Thanks for the inevitably bulging mail bag of responses to my previous newsletters. Some very thoughtful engineers. And as per the suggestions, I am trying to add more engineering oriented musings. Three items today:
1. Amazing collection of free engineering software
I am always amazed by the incredible collection of engineering software programs available for free; sometimes as a result of (expensive) government sponsored research or genuinely altruistic engineers out there. We have been working on getting a list together and putting it all onto CD. If you have seen any useful programs which we can add, please email me by returning this message with your list of software programs and we will add this to the list. We will make this available on a complimentary CD or for download in early December as a Festive Season gift.
2. E-learning survey and paper
I have almost completed a short but readable paper summarising the main issues from the over 2500 responses from you guys on the e-learning survey for which I am very grateful. I will definitely get this out in the next two weeks. Some very interesting results on engineering training and skills shortages throughout the world.
3. Why nanotechnology is important to engineers
I always scratch my head when I hear about nanotechnology, of which I freely admit I know very little. Something tiny and presumably irrelevant. Tiny perhaps, but definitely going to make a massive impact on our lives over the next decade. Hence worth looking into. A nanometer (nm) is one billionth of a meter. A line of ten hydrogen atoms is 1 nm; whereas a human blood cell is 2,000 to 2,500 nm long. This technology can manipulate both matter and life at their most basic levels and lead to enormous breakthroughs. Developments in the field are accelerating with billions of dollars being spent on research in the area. It is a highly multidisciplinary field combining aspects of engineering, physics, chemistry, biology and IT; supporting my ongoing thesis of the need for all engineers to multi skill. Some pundits reckon it will have as great an impact on our lives as electricity, the car and computers combined. There have been some initial (perhaps trivial) examples of nanotechnology in terms of stain resistant clothing, superdurable bowling balls and transparent sunscreens.

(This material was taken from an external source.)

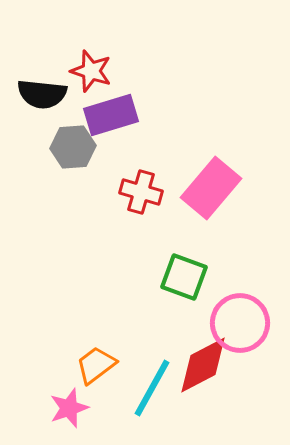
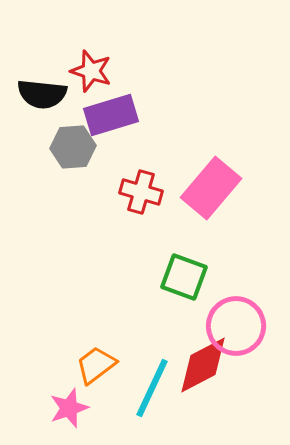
pink circle: moved 4 px left, 3 px down
cyan line: rotated 4 degrees counterclockwise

One of the first notable successes in nanotechnology has been in manipulating the magnetic and electrical properties of atoms to store vast amounts of data, making iPods and other storage devices possible. Dr Fert and Dr Grunberg discovered even smaller and denser types of memory storage using spintronics (for which they received Nobel prizes)where the data is stored by manipulating the spins of electrons. Other examples of nanotechnology have been in a transparent coating of a few nanometres thick on glass cutting down on infra-red (ie heat) penetration and allowing more light to get through into buildings. Nanoscale particles of iron compounds can be used to clean up waste sites and break down hazardous organic compounds such as PCBs, dry cleaning fluids and neutralizing poisons such as lead and arsenic. Far more effective than larger iron-based compounds; but admittedly this is still being tested. Getting heat out of the increasingly tiny but faster computer integrated circuits is also a growing area of nanotechnology research and application.
Typical benefits of nanotechnology include: atomically engineered food and crops, clean water supplies, smart foods, cheap energy generation and savings, improved design and production of pharmaceuticals, greater information storage and interactive smart appliances. On the other hand, many feel that it will widen the rich-poor gap, provide very toxic chemicals and break down the barriers between life and non-life with destructive consequences for humanity.
As with all new technologies, you can ignore nanotechnology and hope it will go away but eventually I believe there will be the inevitable Tsunami like effect on your life and business.
How can you take advantage of these marvellous (and possibly dangerous) technologies in a positive way?
• Open your mind and read as much as possible on nanotechnology
• Talk to your colleagues about it
• Look for applications in your field – you will be amazed how many applications are opening up on a daily basis
• See how this can transform your business
• Understand and argue about the ethics/morality of some of the applications (eg DNA manipulation) – we need to avoid this becoming another dirty field of science
• Look for opportunities to gain skills in these technologies where possible to provide support to others
Hopefully the tiny particles that constitute work in nanotechnology are not identified in the following way, as Dave Barry wryly observed:
Electricity is actually made up of extremely tiny particles called electrons, that you cannot see with the naked eye unless you have been drinking.